Free cash flow takeaway
A quick read on the company's cash generation and what it means for investors.
Revenue rose sequentially and year-over-year, yet free cash flow fell sharply from the prior quarter as operating cash flow decreased and capital expenditure increased. Versus the year-ago quarter, free cash flow improved substantially, supported by higher operating cash flow and lower capital expenditure.
- Operating cash flow as a percentage of revenue weakened sequentially, resulting in a lower free cash flow margin. Capital expenditure increased, further reducing cash conversion from revenue to free cash flow.
- Compared to the immediately preceding quarter, free cash flow margin more than halved, driven by a decline in operating cash flow and an increase in capital expenditure. Relative to the same quarter one year earlier, free cash flow margin improved, as operating cash flow grew and capital expenditure decreased.
FCF snapshot
Quarterly and TTM cash-flow metrics with the minimum valuation context.
TTM free cash flow
$1.4B
Trailing twelve-month free cash flow.
Quarter free cash flow
$280.5M
Free cash flow in the selected fiscal quarter.
Operating cash flow
$387.2M
Cash generated by operations before capital spending.
CapEx
$106.7M
Capital spending and related asset purchases.
FCF margin
7.9%
The share of revenue converted into free cash flow.
Cash flow trend
A short quarterly history shows whether FCF is scaling with revenue or only spiking for one period.
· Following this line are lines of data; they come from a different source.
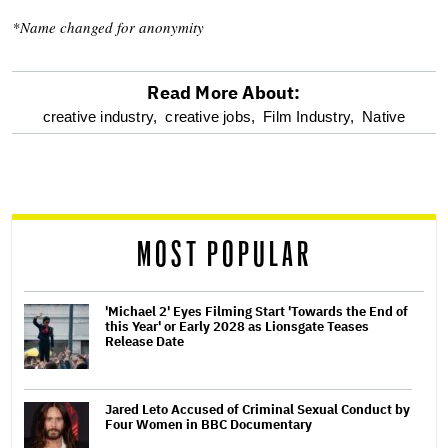
*Name changed for anonymity
Read More About:
optional
creative industry,
creative jobs,
Film Industry,
Native
screen
reader
MOST POPULAR
'Michael 2' Eyes Filming Start 'Towards the End of
this Year' or Early 2028 as Lionsgate Teases
Release Date
Jared Leto Accused of Criminal Sexual Conduct by
Four Women in BBC Documentary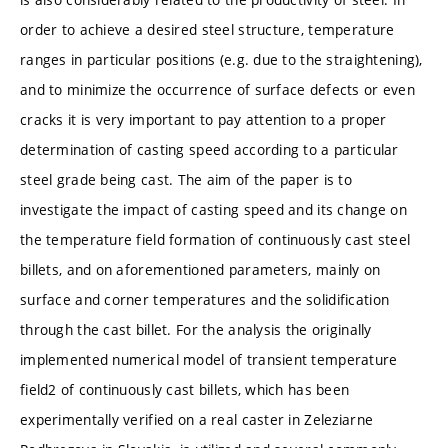
order to achieve a desired steel structure, temperature
ranges in particular positions (e.g. due to the straightening),
and to minimize the occurrence of surface defects or even
cracks it is very important to pay attention to a proper
determination of casting speed according to a particular
steel grade being cast. The aim of the paper is to
investigate the impact of casting speed and its change on
the temperature field formation of continuously cast steel
billets, and on aforementioned parameters, mainly on
surface and corner temperatures and the solidification
through the cast billet. For the analysis the originally
implemented numerical model of transient temperature
field2 of continuously cast billets, which has been
experimentally verified on a real caster in Zeleziarne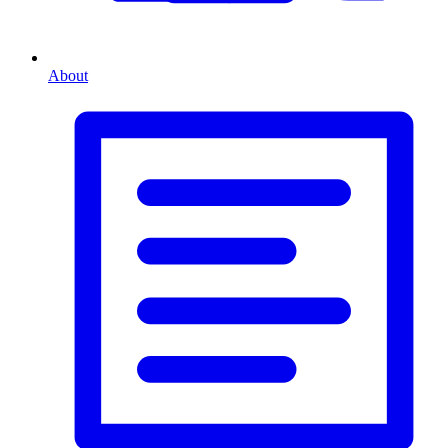
About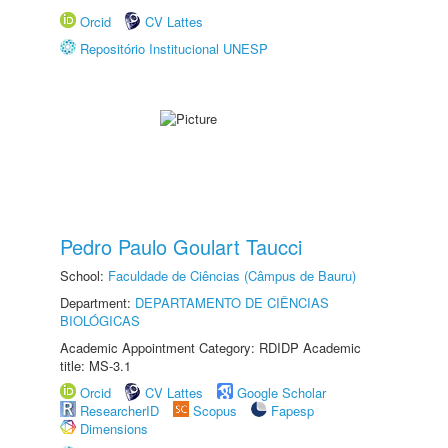
Orcid
CV Lattes
Repositório Institucional UNESP
Pedro Paulo Goulart Taucci
School:
Faculdade de Ciências (Câmpus de Bauru)
Department:
DEPARTAMENTO DE CIÊNCIAS
BIOLÓGICAS
Academic Appointment Category: RDIDP Academic
title: MS-3.1
Orcid
CV Lattes
Google Scholar
ResearcherID
Scopus
Fapesp
Dimensions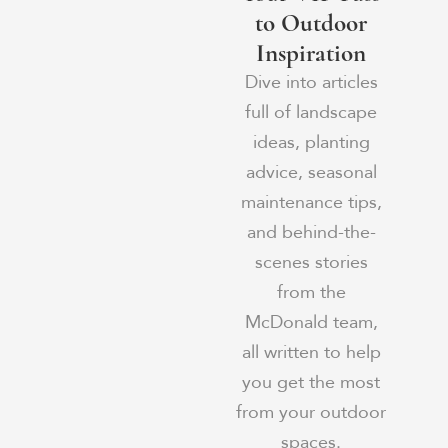
to Outdoor
Inspiration
Dive into articles
full of landscape
ideas, planting
advice, seasonal
maintenance tips,
and behind-the-
scenes stories
from the
McDonald team,
all written to help
you get the most
from your outdoor
spaces.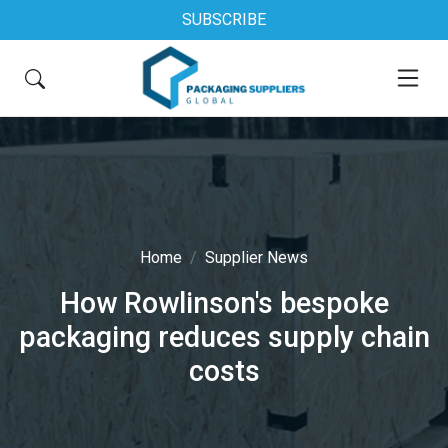
SUBSCRIBE
Home
Supplier News
How Rowlinson's bespoke
packaging reduces supply chain
costs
| Period | Revenue | Operating CF | CapEx | FCF | FCF margin |
|---|---|---|---|---|---|
| 2024-12-31 | $3.3B | $777.2M | $112.1M | $665.1M | 20.0% |
| 2025-03-31 | $3.3B | $18.5M | $126.0M | -$107.5M | -3.2% |
| 2025-06-30 | $3.5B | $620.6M | $77.9M | $542.7M | 15.4% |
| 2025-09-30 | $3.6B | $387.2M | $106.7M | $280.5M | 7.9% |
Cash conversion quality
Checks that separate high-quality free cash flow from accounting noise or working-capital timing.
| FCF / net income | 107.4% | Shows whether accounting earnings convert into cash. |
| CapEx / revenue | 3.0% | Lower capital intensity usually supports FCF margin. |
| Net cash | n/a | Cash and equivalents minus total debt. |
Recent events shaping cash flow
Near-term business events that help explain the free cash flow result.
Sequential Operating Cash Flow Decline
Operating cash flow decreased significantly from the prior quarter, more than offsetting the revenue increase and leading to a lower free cash flow.
This decline was the primary factor behind the reduction in free cash flow and margin.
What the cash flow says
How to interpret the company's free cash flow beyond the headline number.
Operating cash flow as a percentage of revenue weakened sequentially, resulting in a lower free cash flow margin. Capital expenditure increased, further reducing cash conversion from revenue to free cash flow.
Compared to the immediately preceding quarter, free cash flow margin more than halved, driven by a decline in operating cash flow and an increase in capital expenditure. Relative to the same quarter one year earlier, free cash flow margin improved, as operating cash flow grew and capital expenditure decreased.
Monitor the level of cash and cash equivalents, which declined from the prior year-end per the balance sheet in the filing.